Veo 2 was also the best at following instructions accurately, scoring highest against Minimax (55.7%) and Sora Turbo (58.2%). In the charts, the green bars show where Veo 2 performed best, the pink bars show where other tools were preferred, and the white sections show ties.
However, Veo 2 isn’t perfect. Veo 2 has made big improvements in creating realistic and detailed videos, but it still has some challenges. Like other AI video tools, it still has difficulty keeping things consistent in very complex scenes or videos with a lot of fast or detailed motion.
SynthID Watermark: Responsible AI Video Generation
Google has focused on making Veo 2 safe and responsible to use. To help with this, every video it creates includes an invisible SynthID watermark.
The watermark is embedded directly into the pixels of the video frames and stays intact even if the video is edited (cropped, filtered, compressed, or reordered).
We can’t see the watermark, so the quality of the video stays the same, but tools can detect it.
The SynthID watermark ensures that the content can be identified as AI-generated. This helps to prevent misuse, misinformation, or confusion about who created the video.

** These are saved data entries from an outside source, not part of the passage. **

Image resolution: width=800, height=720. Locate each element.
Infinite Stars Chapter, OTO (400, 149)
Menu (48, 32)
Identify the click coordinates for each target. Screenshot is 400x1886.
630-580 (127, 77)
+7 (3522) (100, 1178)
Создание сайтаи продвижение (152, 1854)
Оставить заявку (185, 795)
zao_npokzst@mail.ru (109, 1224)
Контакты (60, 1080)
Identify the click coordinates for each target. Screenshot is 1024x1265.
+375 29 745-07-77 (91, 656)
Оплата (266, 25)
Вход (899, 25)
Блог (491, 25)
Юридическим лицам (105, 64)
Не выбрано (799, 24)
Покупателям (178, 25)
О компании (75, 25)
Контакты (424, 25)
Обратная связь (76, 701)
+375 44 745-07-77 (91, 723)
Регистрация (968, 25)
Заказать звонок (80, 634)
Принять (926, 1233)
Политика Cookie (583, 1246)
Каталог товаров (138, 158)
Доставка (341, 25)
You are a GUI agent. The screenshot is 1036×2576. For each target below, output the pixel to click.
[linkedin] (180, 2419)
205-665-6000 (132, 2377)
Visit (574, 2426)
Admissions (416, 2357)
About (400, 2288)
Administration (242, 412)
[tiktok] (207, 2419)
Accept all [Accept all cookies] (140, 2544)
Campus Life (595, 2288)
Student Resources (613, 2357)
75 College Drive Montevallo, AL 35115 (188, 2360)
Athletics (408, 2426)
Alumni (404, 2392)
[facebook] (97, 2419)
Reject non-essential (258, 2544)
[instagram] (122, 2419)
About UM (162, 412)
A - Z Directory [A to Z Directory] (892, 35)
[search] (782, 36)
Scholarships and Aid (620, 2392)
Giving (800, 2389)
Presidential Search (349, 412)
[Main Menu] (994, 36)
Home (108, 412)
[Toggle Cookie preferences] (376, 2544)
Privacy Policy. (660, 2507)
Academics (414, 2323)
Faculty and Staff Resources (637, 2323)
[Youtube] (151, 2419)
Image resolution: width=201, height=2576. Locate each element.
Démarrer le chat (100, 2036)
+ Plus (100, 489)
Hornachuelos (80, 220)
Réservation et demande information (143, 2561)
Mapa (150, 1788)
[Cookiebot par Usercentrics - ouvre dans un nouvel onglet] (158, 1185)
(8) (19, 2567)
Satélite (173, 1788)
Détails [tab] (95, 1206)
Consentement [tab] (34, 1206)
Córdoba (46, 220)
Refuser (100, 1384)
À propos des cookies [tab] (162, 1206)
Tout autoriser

You can learn more about SynthID here.
However, Google hasn’t shared where Veo 2’s training data comes from. Many believe YouTube, which Google owns, might be a source.
Conclusion
As Google continues to develop and expand access to Veo 2, it will be interesting to observe how it shapes the landscape of video creation. Its ability to produce high-quality videos from detailed prompts could democratize video production, but concerns about misuse and misinformation remain. I hope that Google maintains its focus on responsible AI practices as Veo 2's capabilities grow.